An introduction to incompressible Navier-Stokes equations
1. Temam, Roger Navier-Stokes equations. Theory and numerical analysis. Reprint of the 1984 edition. AMS Chelsea Publishing, Providence, RI,2001.
2. Seregin, Gregory Lecture notes on regularity theory for the Navier-Stokes equations. World Scientific Publishing Co. Pte. Ltd., Hackensack, NJ, 2015.
3. Galdi, G. P. An introduction to the mathematical theory of the Navier-Stokes equations. Steady-state problems. Second edition. Springer Monographs in Mathematics. Springer, New York, 2011.
640:517 or permission from instructor
In this course we will introduce some results on incompressible Navier-Stokes equations.

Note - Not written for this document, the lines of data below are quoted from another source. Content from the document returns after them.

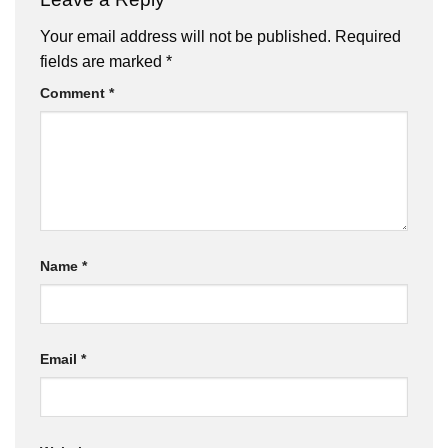
Your email address will not be published.
Required
fields are marked
*
Comment
*
Name
*
Email
*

The material being presented will be as follows.
For some parts, detailed proofs will be given, while for some other parts outlines of proofs will be given.

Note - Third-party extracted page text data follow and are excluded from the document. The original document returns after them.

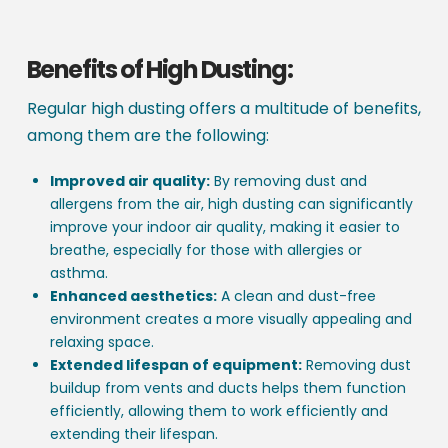
Benefits of High Dusting:
Regular high dusting offers a multitude of benefits,
among them are the following:
Improved air quality:
By removing dust and
allergens from the air, high dusting can significantly
improve your indoor air quality, making it easier to
breathe, especially for those with allergies or
asthma.
Enhanced aesthetics:
A clean and dust-free
environment creates a more visually appealing and
relaxing space.
Extended lifespan of equipment:
Removing dust
buildup from vents and ducts helps them function
efficiently, allowing them to work efficiently and
extending their lifespan.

One main objective is to discuss interesting open problems in stationary incompressible Navier-Stokes equations (some of them are perhaps doable)
1. Survey and exposition on the existence of solutions to the nonhomogeneous stationary incompressible Navier-Stokes equations in dimension two. This will includes works from some pioneering work of Leray and new developments in the last few years, which includes in particular the solution of the problem in two dimension:
[ Korobkov, Mikhail V.; Pileckas, Konstantin; Russo, Remigio, Solution of Leray's problem for stationary Navier-Stokes equations in plane and axially symmetric spatial domains. Ann. of Math. (2) 181 (2015), no. 2, 769–807.] The problem is dimension three remains open.

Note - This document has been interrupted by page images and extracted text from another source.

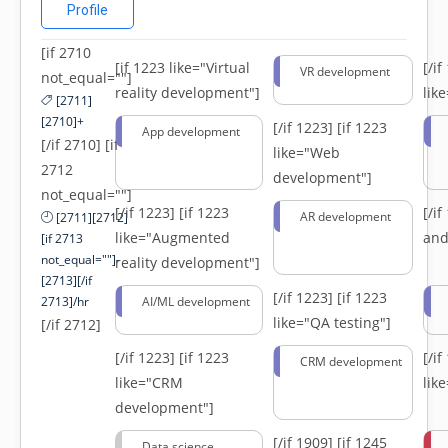
Profile
[if 2710
[if 1223 like="Virtual
[/i
VR development
not_equal=""]
reality development"]
lik
[2711]
[2710]+
[/if 1223]
[if 1223
App development
[/if 2710] [if
like="Web
2712
development"]
not_equal=""]
[/if 1223]
[if 1223
[/i
AR development
[2711][2712]
like="Augmented
and
[if 2713
not_equal=""]-
reality development"]
[2713][/if
[/if 1223]
[if 1223
2713]/hr
AI/ML development
like="QA testing"]
[/if 2712]
[/if 1223]
[if 1223
[/i
CRM development
like="CRM
lik
development"]
[/if 1909]
[if 1245
Data science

2. Exposition on some works on Leray's problem of steady Navier-Stokes flow past a body in the plane. A long standing challenging open problem in this direction will be mentioned.
3. Regularity of solutions of stationary incompressible Navier-Stokes equations in dimension less than 5, partial regularity of stationary Navier-Stokes equations in dimension bigger than 4, existence of regular solution of the stationary Navier-Stokes equations in dimension 5.
4. Existence of weak solutions in three space dimension (Jean Leray) and the existence and smoothness of Navier-Stokes solutions in two space dimension (Ladyzhenskaya).
5. Global existence of solution for Navier-Stokes if the initial data is small in various scale invariant spaces.
6. Partial regularity of weak solutions in three space dimension (Caffarelli-Kohn-Nirenberg, and a simplified proof by Fanghua Lin).
7. L^\infty([0,T], L^3(R^3)) solutions of the Navier-Stokes and backward uniqueness (Escauriaza-Seregin-Sverak).